The centripetal force (Fc) is given by the formula:
Fc = m * ω^2 * r
where:
m = mass of the rock (18 kg)
ω = angular velocity (32 radians/s)
r = radius of the circular path (unknown)
Since the spring is attached to the rock and it is stretched, the tension in the spring provides the necessary centripetal force.
So, the magnitude of the tension force (T) in the spring is equal to the centripetal force:
T = Fc = m * ω^2 * r
Next, let's determine the displacement of the spring when it stretches.
Hooke's Law states that the force exerted by the spring is proportional to the displacement from its equilibrium position.

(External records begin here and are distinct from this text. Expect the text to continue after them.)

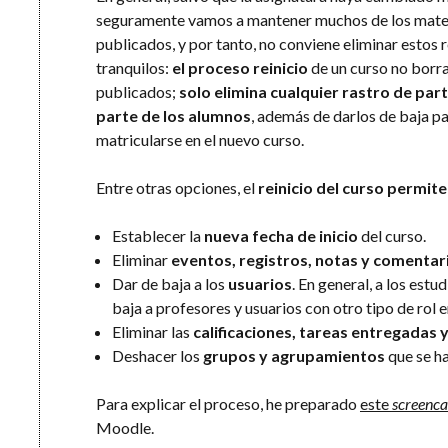
seguramente vamos a mantener muchos de los mater
publicados, y por tanto, no conviene eliminar estos
tranquilos:
el proceso reinicio
de un curso no borra
publicados;
solo elimina cualquier rastro de part
parte de los alumnos
, además de darlos de baja p
matricularse en el nuevo curso.
Entre otras opciones, el
reinicio del curso permite
Establecer la
nueva fecha de inicio
del curso.
Eliminar
eventos, registros, notas y comentar
Dar de baja a los
usuarios
. En general, a los es
baja a profesores y usuarios con otro tipo de rol e
Eliminar las
calificaciones, tareas entregadas 
Deshacer los
grupos y agrupamientos
que se ha
Para explicar el proceso, he preparado
este
screenca
Moodle.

In this case, the equilibrium position is the relaxed length of the spring.
The force exerted by the spring (Fs) is given by the formula:
Fs = k * Δx
where:
k = spring constant (52 N/m)
Δx = displacement from the relaxed length (unknown)
Since the tension force in the spring (T) provides the necessary centripetal force, we can equate the magnitudes of the tension force and the force exerted by the spring:
T = Fs
m * ω^2 * r = k * Δx
Rearranging the equation to solve for Δx:
Δx = (m * ω^2 * r) / k
Now, substitute the given values into the equation:
Δx = (18 kg * (32 radians/s)^2 * r) / 52 N/m
Simplifying the equation:
Δx = (18 kg * 1024 radians^2/s^2 * r) / 52 N/m
Δx = (18432 radians^2 kg/m * r) / 52 N
Finally, we can calculate the value of Δx using the given values.
Please note that the unit of the displacement (Δx) will be the same as the unit of the radius (r) in order to cancel out the unit of N (newtons) in the numerator and the denominator.
Given that the relaxed length of the spring is 1.5 meters, we can substitute this value into the equation:
Δx = (18432 radians^2 kg/m * 1.5 m) / 52 N
Simplifying further,
Δx = 55344 radians^2 kg / 52 N
Thus, the distance the spring will stretch during this motion is approximately 1063.4 meters.